Essentially this has been a bit of a hackjob.
Inertialess Drives came back, after a fashion:
Turning his fleet toward the glinting crimson orbs of Cryptus, Anrakyr engaged his inertialess drive, his vast Necron armada streaking off into the void. Unlike the ships of the Imperium, those of the Necrons did not travel through the Warp, and so the great psychic barrier cast out by the Hive Mind was no impediment to their fleet.
But there’s also a reiteration of the lore in a recent White Dwarf magazine too:
GW urgently needs to employ a continuity advisor.
In the novel 'World Engine' one of the C'tan Shards claims that it designed the devices that allowed the planet Borsis to journey across the galaxy, it seems likely that this god-being may have also had a hand in the inertialess drive, which may explain why they are so rare; the necrons now keep the 'shards' of the C'tan inprisoned, but are not able to truly enslave them, or make them produce anything. This is speculative, however.
The webway has millions of exit apertures, but travel times vary, depending on where you enter and want to leave, you can be ambushed and waylaid, and there are sections that are damaged.
A necron ship with inertialess drive – which some sources say exist – is grossly superior, able to cross the galaxy in an even shorter time than the borg, but those without are inferior.
Preponderance of evidence in recent sources shows that the necrons generally, with Anrakyr the Traveller’s fleet being an obvious exception, lack reliable FTL to compete with the borg, their ships can get around, but not with the same scale of convenience.
The Eldar use the webway, and humans use warp travel, which is approximately 100,000 C depending on source and details.
For the Eldar, travel across the galaxy can be done in some cases in a matter of days using the webway - for instance in the novel Valedor, they travel to Craftworld Iyanden on one side of the galaxy to Biel-Tan on the other without much trouble on foot in what seems like a few hours.
Necrons with Inertialess drives are faster, but are very rare in modern source materials.
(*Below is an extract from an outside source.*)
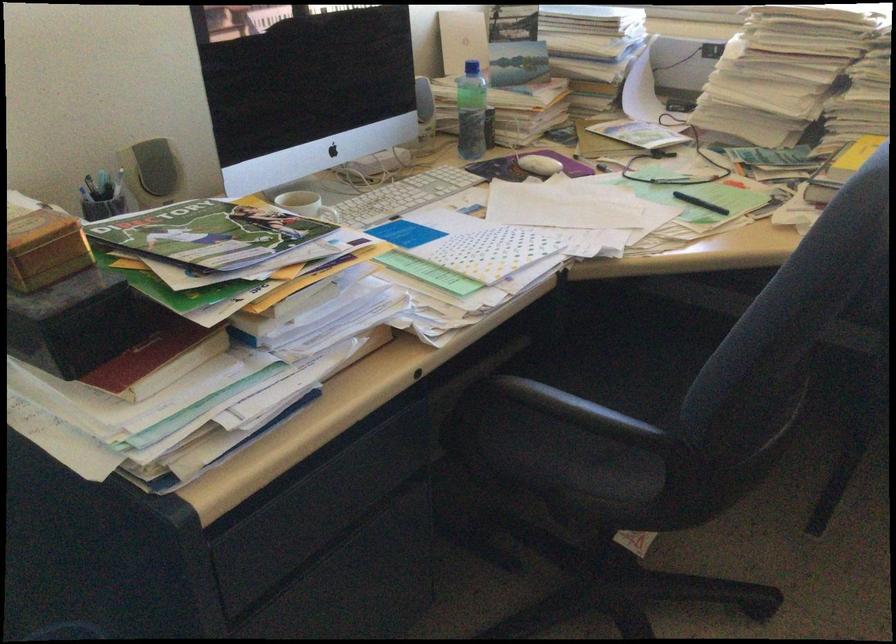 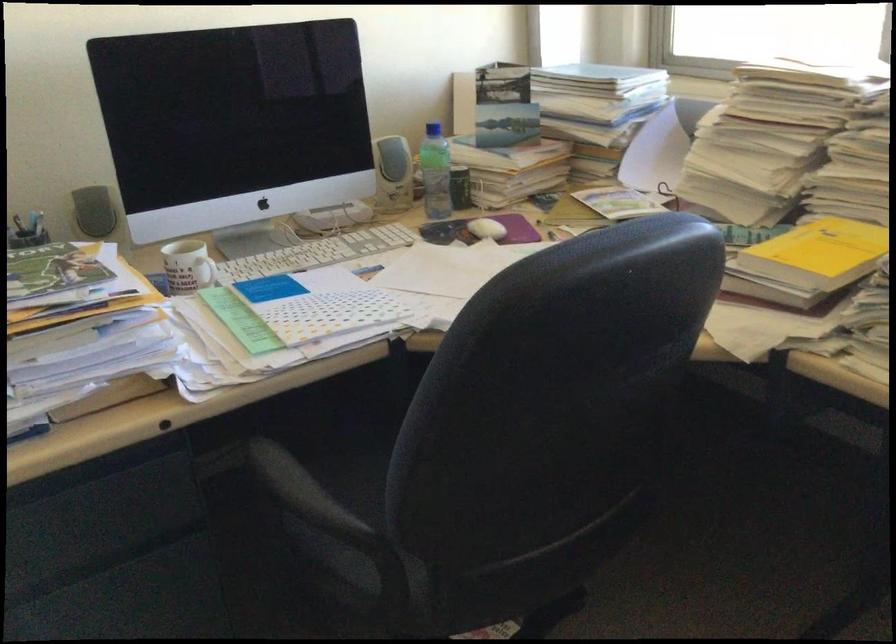 Where in the second image is the point corresponding to (549,163) from the first image?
Most necrons use limited access to the webway.
For the Imperium, it can take up to a year, but on some very rare occasions, mere weeks to cross the galaxy. That's for the best ships, others take far longer, down to local 'chartist' ships which may take years to make a journey of a hundred light years or so - it's been covered in some detail elsewhere so I won't dwell on this here.
Gathering Storm update:In the Gathering Storm books, the warp is stirred up and navigation becomes impossible for the Imperium in many areas. Navigation is still possible, but worse than it was previously.Outcome
I really have to award this one to the borg in a sweep. Their FTL is reliable, they understand it and can deploy it, all their ships have it, they have their own equivalent to the webway which is better maintained. They can expand their transwarp network as they please as far as we know, and no doubt have other tricks they can use.